In [2]:
import pandas as pd
import torch
from huggingface_hub import notebook_login
from peft import PeftModel
from transformers import (
    BitsAndBytesConfig,
    LlamaForCausalLM,
    LlamaTokenizer,
)
DEVICE = "cuda:0" if torch.cuda.is_available() else "cpu"
MODEL_NAME = "openlm-research/open_llama_3b_v2"


In [3]:
quantization_config = BitsAndBytesConfig(llm_int8_enable_fp32_cpu_offload=True)

In [4]:
model = LlamaForCausalLM.from_pretrained(
            MODEL_NAME,
            load_in_8bit=False,
            torch_dtype=torch.float16,
            quantization_config=quantization_config,
            token="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",
            device_map="cuda",)



In [5]:
tokenizer = LlamaTokenizer.from_pretrained(MODEL_NAME, token="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",)

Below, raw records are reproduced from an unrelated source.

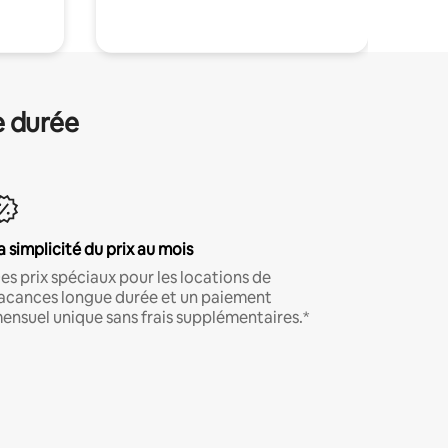
e durée
a simplicité du prix au mois
es prix spéciaux pour les locations de
acances longue durée et un paiement
ensuel unique sans frais supplémentaires.*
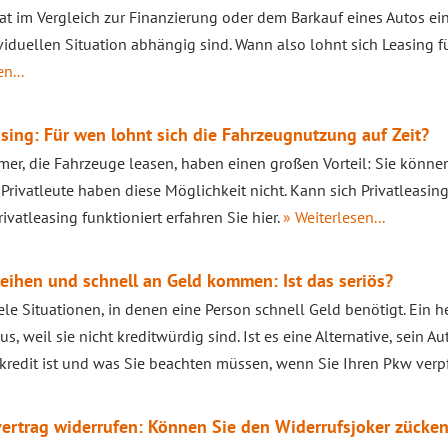
at im Vergleich zur Finanzierung oder dem Barkauf eines Autos ein
ividuellen Situation abhängig sind. Wann also lohnt sich Leasing f
n...
asing: Für wen lohnt sich die Fahrzeugnutzung auf Zeit?
er, die Fahrzeuge leasen, haben einen großen Vorteil: Sie können
 Privatleute haben diese Möglichkeit nicht. Kann sich Privatleas
ivatleasing funktioniert erfahren Sie hier.
» Weiterlesen...
eihen und schnell an Geld kommen: Ist das seriös?
iele Situationen, in denen eine Person schnell Geld benötigt. Ein 
s, weil sie nicht kreditwürdig sind. Ist es eine Alternative, sein A
kredit ist und was Sie beachten müssen, wenn Sie Ihren Pkw ver
ertrag widerrufen: Können Sie den Widerrufsjoker zücke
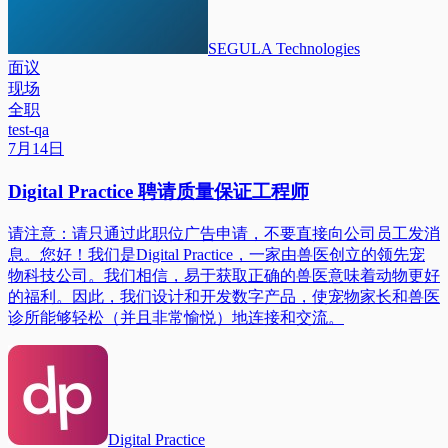
SEGULA Technologies
面议
现场
全职
test-qa
7月14日
Digital Practice 聘请质量保证工程师
请注意：请只通过此职位广告申请，不要直接向公司员工发消
息。您好！我们是Digital Practice，一家由兽医创立的领先宠
物科技公司。我们相信，易于获取正确的兽医意味着动物更好
的福利。因此，我们设计和开发数字产品，使宠物家长和兽医
诊所能够轻松（并且非常愉悦）地连接和交流。
Digital Practice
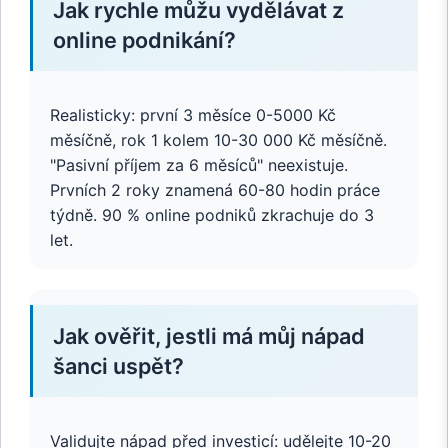
Jak rychle můžu vydělávat z
online podnikání?
Realisticky: první 3 měsíce 0-5000 Kč
měsíčně, rok 1 kolem 10-30 000 Kč měsíčně.
"Pasivní příjem za 6 měsíců" neexistuje.
Prvních 2 roky znamená 60-80 hodin práce
týdně. 90 % online podniků zkrachuje do 3
let.
Jak ověřit, jestli má můj nápad
šanci uspět?
Validujte nápad před investicí: udělejte 10-20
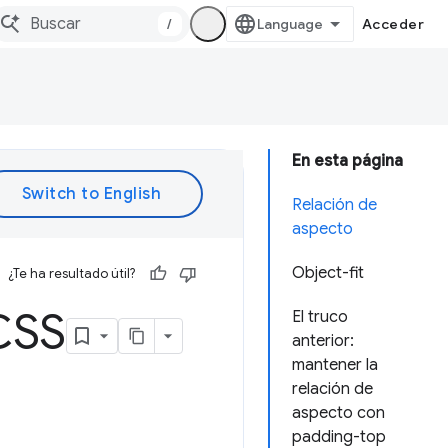
/
Acceder
En esta página
Relación de
aspecto
Object-fit
¿Te ha resultado útil?
CSS
El truco
anterior:
mantener la
relación de
aspecto con
padding-top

You are using the default legacy behaviour of the <class 'transformers.models.llama.tokenization_llama.LlamaTokenizer'>. If you see this, DO NOT PANIC! This is expected, and simply means that the `legacy` (previous) behavior will be used so nothing changes for you. If you want to use the new behaviour, set `legacy=True`. This should only be set if you understand what it means, and thouroughly read the reason why this was added as explained in https://github.com/huggingface/transformers/pull/24565


In [6]:
model = PeftModel.from_pretrained(
                model,
                "openlm-research-open_llama_3b_v2/",
                torch_dtype=torch.float16)

In [7]:
test = pd.read_feather("datasets/movie_datasets/imdb/test_llm_ds_v1.feather")

In [8]:
test.head()

Unnamed: 0,tconst,originalTitle,data,question,answer,prompt
0,tt16252240,The Pitch,Description: A tech geek and a gorgeous secret...,What is the secretary's name?,Unknown,Below is a question regarding movies and shows...
1,tt11172868,Unbreakable,Description: Mariel and Deena have been best f...,What is the movie's genre?,"Comedy, Drama, Romance",Below is a question regarding movies and shows...
2,tt12448312,Posts to the Pope,Description: RTE News asked a range of people ...,What is the name of the person who is committe...,Unanswerable,Below is a question regarding movies and shows...
3,tt11229886,Les Misérables: The Staged Concert,Description: Seen by over 120 million people w...,"Where can you watch ""Les Misérables: The Stage...",cinemas,Below is a question regarding movies and shows...
4,tt11994944,"Plymouth, Michigan - A Rich History","Description: Founded in 1825, the Plymouth com...","What fires are mentioned in ""Plymouth, Michiga...","The Great Fire of 1871, the Plymouth Train Sta...",Below is a question regarding movies and shows...


In [9]:
idx = 0
prompt, answer = test.iloc[idx].prompt, test.iloc[idx].answer
print(prompt)
print(answer)

Below is a question regarding movies and shows paired with an input that provides further context. Write a response that appropriately completes the request.
###Instruction: What is the secretary's name?
###Input: Description: A tech geek and a gorgeous secretary meet during a pitch. They forge a risky partnership without guarantees. 
Release Year: 2019 
Genre: Drama,Romance
###Response:
Unknown


In [10]:
inputs = tokenizer(prompt, return_tensors="pt")
input_ids = inputs["input_ids"].to(DEVICE)

In [11]:
with torch.no_grad():
    generation_output = model.generate(
                    input_ids=input_ids,
                    return_dict_in_generate=True,
                    output_scores=True,
                    max_new_tokens=1024,
                    temperature=0.8,
                    do_sample=True
                )

In [12]:
s = generation_output.sequences[0]
output = tokenizer.decode(s, skip_special_tokens=True)

In [13]:
print(output)

Below is a question regarding movies and shows paired with an input that provides further context. Write a response that appropriately completes the request.
###Instruction: What is the secretary's name?
###Input: Description: A tech geek and a gorgeous secretary meet during a pitch. They forge a risky partnership without guarantees. 
Release Year: 2019 
Genre: Drama,Romance
###Response: N/A